At a time when literacy is finally getting the recognition long overdue it in science education, along comes one of the most classroom- and teacher-friendly books that this reviewer has found to date. No longer will the classroom teacher labor over many an Internet search to find that little snippet that will improve a lesson. Eddie Lunsford has done the groundwork for you. Packed with what I would term “five-minute reads,” this book has the potential to change the way teachers integrate literacy-based lessons in a world where doors are being opened through the Common Core. While the entire nation is in a state of flux regarding literacy and associated lessons, Little Facts of Life serves as a stepping-stone on what may prove to be a long trail ahead.

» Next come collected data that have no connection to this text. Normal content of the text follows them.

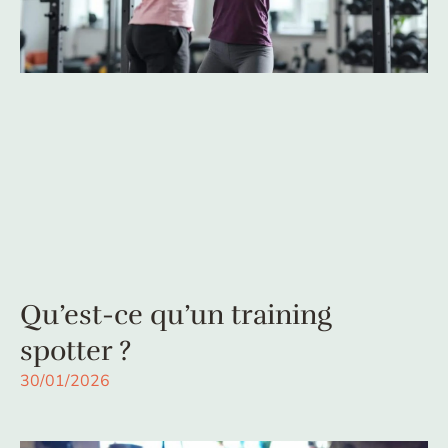
Qu’est-ce qu’un training
spotter ?
30/01/2026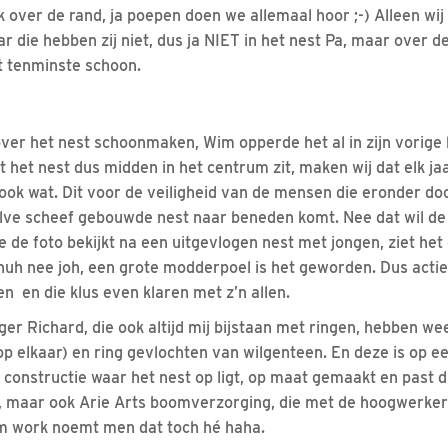
k over de rand, ja poepen doen we allemaal hoor ;-) Alleen wij 
r die hebben zij niet, dus ja NIET in het nest Pa, maar over de
t tenminste schoon.
er het nest schoonmaken, Wim opperde het al in zijn vorige 
het nest dus midden in het centrum zit, maken wij dat elk ja
 ook wat.
Dit voor de veiligheid van de mensen die eronder doo
halve scheef gebouwde nest naar beneden komt. Nee dat wil d
 je de foto bekijkt na een uitgevlogen nest met jongen, ziet het 
huh nee joh, een grote modderpoel is het geworden. Dus acti
 en die klus even klaren met z’n allen.
er Richard, die ook altijd mij bijstaan met ringen, hebben we
op elkaar) en ring gevlochten van wilgenteen. En deze is op e
constructie waar het nest op ligt, op maat gemaakt en past du
 maar ook Arie Arts boomverzorging, die met de hoogwerker 
am work noemt men dat toch hé haha.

Through the organization of the book alone, Lunsford makes the leap of faith that biology is taught widely through a phylogenetic approach. While this may be true of the collegiate setting, it most certainly is not so in most high school settings. This reviewer would appreciate the book more in electronic and, therefore, searchable format. Although a paper copy seems more the norm in an educational setting, the ability to search/copy/paste/annotate functionality works much better from a pedagogical standpoint given the current electronic and paperless trend. This statement is not meant to discredit the author but rather give a pause for consideration for future editions. Another, minor, point of critique is the author’s use of the term “Monera,” which may cause confusion.

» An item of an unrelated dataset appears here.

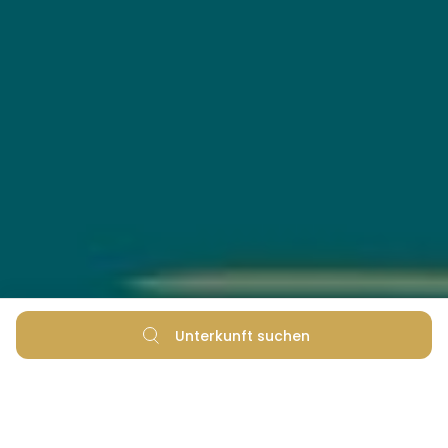
Unterkunft suchen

Each of the passages is clear, concise, and fuels discussion, inquiry, and imagination for students. Perhaps more importantly, the book has a wide array of readings so that a teacher could use several different passages in each class section and encourage an opportunity for students to “report out” what they have read and how it pertains to the current lesson. Likewise, many of the passages are little-known minutiae that readers will find intensely interesting and thought provoking. As I read it, I envisioned my students trying to “prove” each passage right or wrong, somewhat similar to a famous urban-legend website. However, to quote astrophysicist Neil deGrasse Tyson: “The good thing about science is that it’s true whether or not you believe in it.” Lunsford’s book gives us the fuel for thought that embodies this statement. Little Facts of Life will prove useful on a daily basis, regardless of how it is presented. Its potential to augment or introduce literature in the classroom is astounding.